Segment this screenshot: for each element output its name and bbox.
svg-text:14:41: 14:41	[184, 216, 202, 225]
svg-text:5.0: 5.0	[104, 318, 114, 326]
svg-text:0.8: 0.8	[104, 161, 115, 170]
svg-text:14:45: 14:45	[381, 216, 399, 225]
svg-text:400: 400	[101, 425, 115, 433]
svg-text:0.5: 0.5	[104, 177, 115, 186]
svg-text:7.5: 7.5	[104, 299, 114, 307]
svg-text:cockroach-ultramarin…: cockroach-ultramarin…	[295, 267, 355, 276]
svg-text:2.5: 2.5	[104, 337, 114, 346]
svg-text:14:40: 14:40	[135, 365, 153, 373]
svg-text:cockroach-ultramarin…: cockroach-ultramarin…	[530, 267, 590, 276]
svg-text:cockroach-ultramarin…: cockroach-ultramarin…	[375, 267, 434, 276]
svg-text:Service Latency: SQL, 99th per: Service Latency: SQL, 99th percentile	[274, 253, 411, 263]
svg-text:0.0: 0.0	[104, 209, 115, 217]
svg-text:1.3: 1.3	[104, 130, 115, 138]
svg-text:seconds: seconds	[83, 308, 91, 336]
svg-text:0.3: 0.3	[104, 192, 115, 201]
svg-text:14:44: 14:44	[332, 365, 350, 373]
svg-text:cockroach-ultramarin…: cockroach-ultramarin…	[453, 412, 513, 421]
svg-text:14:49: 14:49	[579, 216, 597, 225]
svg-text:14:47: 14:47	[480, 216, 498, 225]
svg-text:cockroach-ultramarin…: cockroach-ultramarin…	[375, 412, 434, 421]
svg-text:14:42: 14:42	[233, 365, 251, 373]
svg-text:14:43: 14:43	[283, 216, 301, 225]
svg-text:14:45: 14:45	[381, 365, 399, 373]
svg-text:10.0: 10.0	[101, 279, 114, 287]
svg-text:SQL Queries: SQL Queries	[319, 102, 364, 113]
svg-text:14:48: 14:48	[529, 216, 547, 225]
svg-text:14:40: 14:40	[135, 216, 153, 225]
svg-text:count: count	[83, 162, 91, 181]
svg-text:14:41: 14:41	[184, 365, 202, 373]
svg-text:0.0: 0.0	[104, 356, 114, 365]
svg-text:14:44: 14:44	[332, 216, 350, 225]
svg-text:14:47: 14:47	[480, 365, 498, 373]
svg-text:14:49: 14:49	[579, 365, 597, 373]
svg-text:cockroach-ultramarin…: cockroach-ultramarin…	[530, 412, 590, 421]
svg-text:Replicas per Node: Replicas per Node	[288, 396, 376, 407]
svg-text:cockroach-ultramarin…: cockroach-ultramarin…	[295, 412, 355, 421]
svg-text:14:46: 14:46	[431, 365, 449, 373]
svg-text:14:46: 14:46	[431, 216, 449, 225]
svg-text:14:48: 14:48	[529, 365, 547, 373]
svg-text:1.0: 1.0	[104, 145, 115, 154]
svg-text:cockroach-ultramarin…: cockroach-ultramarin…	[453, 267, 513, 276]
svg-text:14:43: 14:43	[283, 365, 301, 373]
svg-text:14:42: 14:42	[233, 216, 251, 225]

- What you should do -
Transcription of all the material must be exact.

- Response to the task -
Segment this screenshot: for each element output its name and bbox.
svg-text:14:41: 14:41	[184, 216, 202, 225]
svg-text:5.0: 5.0	[104, 318, 114, 326]
svg-text:0.8: 0.8	[104, 161, 115, 170]
svg-text:14:45: 14:45	[381, 216, 399, 225]
svg-text:400: 400	[101, 425, 115, 433]
svg-text:0.5: 0.5	[104, 177, 115, 186]
svg-text:7.5: 7.5	[104, 299, 114, 307]
svg-text:cockroach-ultramarin…: cockroach-ultramarin…	[295, 267, 355, 276]
svg-text:2.5: 2.5	[104, 337, 114, 346]
svg-text:14:40: 14:40	[135, 365, 153, 373]
svg-text:cockroach-ultramarin…: cockroach-ultramarin…	[530, 267, 590, 276]
svg-text:cockroach-ultramarin…: cockroach-ultramarin…	[375, 267, 434, 276]
svg-text:Service Latency: SQL, 99th per: Service Latency: SQL, 99th percentile	[274, 253, 411, 263]
svg-text:0.0: 0.0	[104, 209, 115, 217]
svg-text:1.3: 1.3	[104, 130, 115, 138]
svg-text:seconds: seconds	[83, 308, 91, 336]
svg-text:0.3: 0.3	[104, 192, 115, 201]
svg-text:14:44: 14:44	[332, 365, 350, 373]
svg-text:cockroach-ultramarin…: cockroach-ultramarin…	[453, 412, 513, 421]
svg-text:14:49: 14:49	[579, 216, 597, 225]
svg-text:14:47: 14:47	[480, 216, 498, 225]
svg-text:cockroach-ultramarin…: cockroach-ultramarin…	[375, 412, 434, 421]
svg-text:14:42: 14:42	[233, 365, 251, 373]
svg-text:14:43: 14:43	[283, 216, 301, 225]
svg-text:14:45: 14:45	[381, 365, 399, 373]
svg-text:10.0: 10.0	[101, 279, 114, 287]
svg-text:SQL Queries: SQL Queries	[319, 102, 364, 113]
svg-text:14:48: 14:48	[529, 216, 547, 225]
svg-text:14:40: 14:40	[135, 216, 153, 225]
svg-text:count: count	[83, 162, 91, 181]
svg-text:14:41: 14:41	[184, 365, 202, 373]
svg-text:0.0: 0.0	[104, 356, 114, 365]
svg-text:14:44: 14:44	[332, 216, 350, 225]
svg-text:14:47: 14:47	[480, 365, 498, 373]
svg-text:14:49: 14:49	[579, 365, 597, 373]
svg-text:cockroach-ultramarin…: cockroach-ultramarin…	[530, 412, 590, 421]
svg-text:Replicas per Node: Replicas per Node	[288, 396, 376, 407]
svg-text:cockroach-ultramarin…: cockroach-ultramarin…	[295, 412, 355, 421]
svg-text:14:46: 14:46	[431, 365, 449, 373]
svg-text:14:46: 14:46	[431, 216, 449, 225]
svg-text:14:48: 14:48	[529, 365, 547, 373]
svg-text:1.0: 1.0	[104, 145, 115, 154]
svg-text:cockroach-ultramarin…: cockroach-ultramarin…	[453, 267, 513, 276]
svg-text:14:43: 14:43	[283, 365, 301, 373]
svg-text:14:42: 14:42	[233, 216, 251, 225]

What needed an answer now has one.